第3話 発達障害の隣人

文字数 1,851文字

 ずっと前から気にしていたことだった。

 K子は普通の女の子とは、明らかに違っていた。周りに合わせられない。一人で絵ばかり描いていた。
 幼稚園、小学校と、障害の可能性について先生に相談はしていたが、そのつど返ってきた答えは
「大丈夫だと思う」だった。
 クラスには、歴とした発達障害の子どもがいた。「高機能自閉症」の子と、「学習障害」の子。二人とも男の子だ。ちょっと見では、普通の子と何ら変わりはなかったが、長時間教室で授業を受けるのには支障があったのかも知れない。そのせいでK子のことは、さほど気にならなかったのだろうか。
 K子は自閉症の子とも仲が良かった。家の方向が同じなので、よく一緒に帰ってきた。その子は物知りで、星や虫やゲームの話になると殊のほか饒舌だった。
「ほんとに自閉症?」時々思ったが、それも発達障害の特徴の一つだと後で知った。
 その子の母親は、もの静かな礼儀正しい女性で、小学校入学時の保護者懇談会で子供の障害をカミングアウトし、「迷惑をかけるかもしれませんが、どうかよろしくお願いします」と頭を下げていた。
 対照的だったのが学習障害の子だ。K子はたまたま隣の席になった。ある日、その子の答案用紙がK子のランドセルの中に紛れ込んでいるのを見つけた。
「これは、酷い…」字らしきものが書いてはあったが、字ではなかった。明日返すように言ったが、K子はモジモジしている。
「どうしたの?」
「Eくんねぇ、なんか話しにくい」
どうやら、言葉が聞き取りにくく、何を言ってるのか分からないので話しづらいのだそうだ。
「大丈夫、机の中に間違って入ってたって言えばいいのよ」
 担任の先生は学習障害の可能性を保護者に伝えたが、母親がすごい剣幕で突っぱねた、との話だ。
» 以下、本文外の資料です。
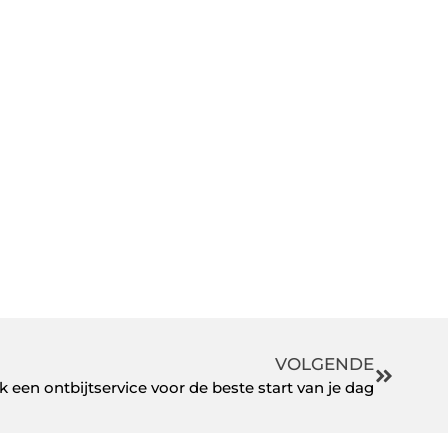
VOLGENDE
k een ontbijtservice voor de beste start van je dag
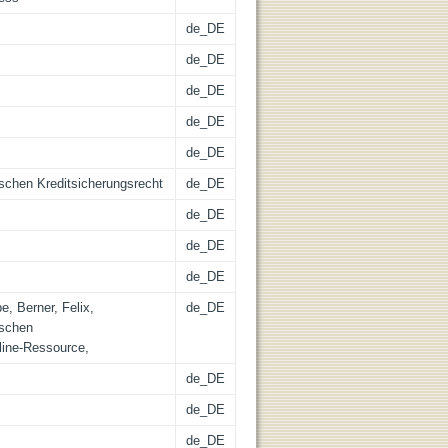
de_DE
de_DE
de_DE
de_DE
de_DE
schen Kreditsicherungsrecht
de_DE
de_DE
de_DE
de_DE
e, Berner, Felix,
de_DE
ischen
line-Ressource,
de_DE
de_DE
de_DE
 他にも、間違いなく発達障害、と思える人物がごく身近にいた。家の中に。
 夫の母。姑だ。
 結婚当初からの同居だった。夫は「ちょっと変わってるけど、悪気はないから気にしないで」と言ったが、毎日同じ屋根の下、気にするなと言う方が無理だ。
 「この人、何か変…」
 当時は家庭用の医学書で調べても、何も分からなかった。K子が生まれて少したった頃、ADHD(注意欠損多動性障害)と言う言葉が頻繁に聞かれるようになり、母親向けの解説本が書店に並ぶようになったのだ。読んで、直ぐに納得した。それまで私を悩ませていた姑のすべての行動が、ADHDの特徴に当てはまっていた。
 物の取り間違えが多い
 目についたものをすぐに触る
 気になるものは、注意されても何度でも触ろうとする
 相手が嫌がっていてもべったりとくっついて離れない
 抑揚のない話し方をする
 相手の気持ちを考えない発言をする
 楽しい時も楽しそうな顔にならない
 待つことが苦手で待ち合わわせが出来ない
 姿勢良く座れない
  穴が空いているところに物を詰めたがる
 お手本が無いと上手にものが作れない

 70歳を過ぎてもADHDの症状は健在だ。目についたものを何でも触る姑は、親戚の家の壁に付いていたボタンを押してしまい、救急隊員を呼んだ事がある。「勤め先の食堂で習った」と言うカツ丼は、妙に上手に作ったが、料理全般は酷いものだった。お手本が無いと作れない、ので、臨機応変な火加減というものを知らない。

 そんなADHDと違ってアスペルガー症候群は見つかりにくい、と言う。多動のように目立つ特徴が無い。姑に比べるとK子の態度など、私には可愛いものに思えた。相手の話を聞いているようで聞いていない、コミュニケーションが苦手、空気が読めない、その程度だ。だが大人になるにつれ、その特性はアスペルガーの人達の生きづらさとなり、苦しみともなる。
 K子は、小さい頃、いや、ついこの間まで明るい子だった。言葉は少ないが、K子の描く絵には沢山のメッセージが込められていた。
「ハイ、これママにあげる」弟と自分と、私の絵をよく描いてくれた。「ママのお服、K子が買ってあげたの。チューリップと、ハートのお服なの」
 姑のことで落ち込んでいる時、夫と喧嘩した時、K子は天真爛漫な笑顔で私の心を癒やしてくれる天使だった。K子の笑顔は、私の宝物だ。
 なのに、Nちゃんのことがあってから、その輝きは急激に失われてしまった。笑顔は消え、10代の子が発散するはずの活気が、まるで感じられない。さっきまで晴れていた空が、見る間に暗い雲で覆われてしまったかのようだ。
 こんな時に、あなたは発達障害かも知れないから病院で検査をします、などとは、とても言い出せなかった。